(The records)
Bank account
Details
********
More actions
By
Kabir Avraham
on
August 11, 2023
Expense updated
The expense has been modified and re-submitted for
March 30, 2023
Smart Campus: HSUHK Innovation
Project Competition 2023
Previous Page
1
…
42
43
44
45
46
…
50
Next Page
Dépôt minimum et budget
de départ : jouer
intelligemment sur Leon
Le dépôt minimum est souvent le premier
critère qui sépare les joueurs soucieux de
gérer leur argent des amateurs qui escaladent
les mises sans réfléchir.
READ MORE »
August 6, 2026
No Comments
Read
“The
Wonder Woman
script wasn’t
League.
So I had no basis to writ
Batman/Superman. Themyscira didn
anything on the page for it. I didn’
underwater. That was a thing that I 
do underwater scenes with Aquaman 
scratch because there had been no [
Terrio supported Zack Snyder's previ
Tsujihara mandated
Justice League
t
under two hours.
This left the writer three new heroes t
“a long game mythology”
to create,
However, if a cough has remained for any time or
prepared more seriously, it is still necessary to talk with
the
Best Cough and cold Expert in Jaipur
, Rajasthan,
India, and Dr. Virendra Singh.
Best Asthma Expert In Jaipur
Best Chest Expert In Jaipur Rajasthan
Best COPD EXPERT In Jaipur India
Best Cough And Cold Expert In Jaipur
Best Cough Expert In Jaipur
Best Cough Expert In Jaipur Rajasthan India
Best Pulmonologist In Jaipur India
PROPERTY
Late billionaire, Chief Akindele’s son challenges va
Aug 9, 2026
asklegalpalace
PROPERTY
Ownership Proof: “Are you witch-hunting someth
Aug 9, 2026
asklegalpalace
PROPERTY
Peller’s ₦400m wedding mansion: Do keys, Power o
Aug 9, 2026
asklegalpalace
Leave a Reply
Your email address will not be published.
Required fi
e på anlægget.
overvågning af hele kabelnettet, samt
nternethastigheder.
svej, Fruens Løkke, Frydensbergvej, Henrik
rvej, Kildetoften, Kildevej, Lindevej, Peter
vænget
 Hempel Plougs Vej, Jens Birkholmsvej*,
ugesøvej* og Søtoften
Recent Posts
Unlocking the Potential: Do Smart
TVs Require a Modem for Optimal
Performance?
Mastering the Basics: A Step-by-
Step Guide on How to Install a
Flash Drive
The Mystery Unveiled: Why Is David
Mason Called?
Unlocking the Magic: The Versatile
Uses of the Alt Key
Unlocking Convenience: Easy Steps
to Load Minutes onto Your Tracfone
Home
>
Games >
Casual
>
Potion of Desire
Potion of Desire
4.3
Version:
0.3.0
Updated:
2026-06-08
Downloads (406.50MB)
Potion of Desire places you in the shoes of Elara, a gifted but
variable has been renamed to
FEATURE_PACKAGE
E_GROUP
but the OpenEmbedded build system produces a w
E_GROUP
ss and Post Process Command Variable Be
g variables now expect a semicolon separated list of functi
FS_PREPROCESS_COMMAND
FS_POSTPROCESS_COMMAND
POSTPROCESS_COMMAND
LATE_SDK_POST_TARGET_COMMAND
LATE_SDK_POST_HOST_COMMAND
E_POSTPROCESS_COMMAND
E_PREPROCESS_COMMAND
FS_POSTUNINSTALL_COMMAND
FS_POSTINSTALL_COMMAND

(Instructions to follow)
Return an exact copy of the listing.

(Your response)
Bank account
Details
********
More actions
By
Kabir Avraham
on
August 11, 2023
Expense updated
The expense has been modified and re-submitted for
March 30, 2023
Smart Campus: HSUHK Innovation
Project Competition 2023
Previous Page
1
…
42
43
44
45
46
…
50
Next Page
Dépôt minimum et budget
de départ : jouer
intelligemment sur Leon
Le dépôt minimum est souvent le premier
critère qui sépare les joueurs soucieux de
gérer leur argent des amateurs qui escaladent
les mises sans réfléchir.
READ MORE »
August 6, 2026
No Comments
Read
“The
Wonder Woman
script wasn’t
League.
So I had no basis to writ
Batman/Superman. Themyscira didn
anything on the page for it. I didn’
underwater. That was a thing that I 
do underwater scenes with Aquaman 
scratch because there had been no [
Terrio supported Zack Snyder's previ
Tsujihara mandated
Justice League
t
under two hours.
This left the writer three new heroes t
“a long game mythology”
to create,
However, if a cough has remained for any time or
prepared more seriously, it is still necessary to talk with
the
Best Cough and cold Expert in Jaipur
, Rajasthan,
India, and Dr. Virendra Singh.
Best Asthma Expert In Jaipur
Best Chest Expert In Jaipur Rajasthan
Best COPD EXPERT In Jaipur India
Best Cough And Cold Expert In Jaipur
Best Cough Expert In Jaipur
Best Cough Expert In Jaipur Rajasthan India
Best Pulmonologist In Jaipur India
PROPERTY
Late billionaire, Chief Akindele’s son challenges va
Aug 9, 2026
asklegalpalace
PROPERTY
Ownership Proof: “Are you witch-hunting someth
Aug 9, 2026
asklegalpalace
PROPERTY
Peller’s ₦400m wedding mansion: Do keys, Power o
Aug 9, 2026
asklegalpalace
Leave a Reply
Your email address will not be published.
Required fi
e på anlægget.
overvågning af hele kabelnettet, samt
nternethastigheder.
svej, Fruens Løkke, Frydensbergvej, Henrik
rvej, Kildetoften, Kildevej, Lindevej, Peter
vænget
 Hempel Plougs Vej, Jens Birkholmsvej*,
ugesøvej* og Søtoften
Recent Posts
Unlocking the Potential: Do Smart
TVs Require a Modem for Optimal
Performance?
Mastering the Basics: A Step-by-
Step Guide on How to Install a
Flash Drive
The Mystery Unveiled: Why Is David
Mason Called?
Unlocking the Magic: The Versatile
Uses of the Alt Key
Unlocking Convenience: Easy Steps
to Load Minutes onto Your Tracfone
Home
>
Games >
Casual
>
Potion of Desire
Potion of Desire
4.3
Version:
0.3.0
Updated:
2026-06-08
Downloads (406.50MB)
Potion of Desire places you in the shoes of Elara, a gifted but
variable has been renamed to
FEATURE_PACKAGE
E_GROUP
but the OpenEmbedded build system produces a w
E_GROUP
ss and Post Process Command Variable Be
g variables now expect a semicolon separated list of functi
FS_PREPROCESS_COMMAND
FS_POSTPROCESS_COMMAND
POSTPROCESS_COMMAND
LATE_SDK_POST_TARGET_COMMAND
LATE_SDK_POST_HOST_COMMAND
E_POSTPROCESS_COMMAND
E_PREPROCESS_COMMAND
FS_POSTUNINSTALL_COMMAND
FS_POSTINSTALL_COMMAND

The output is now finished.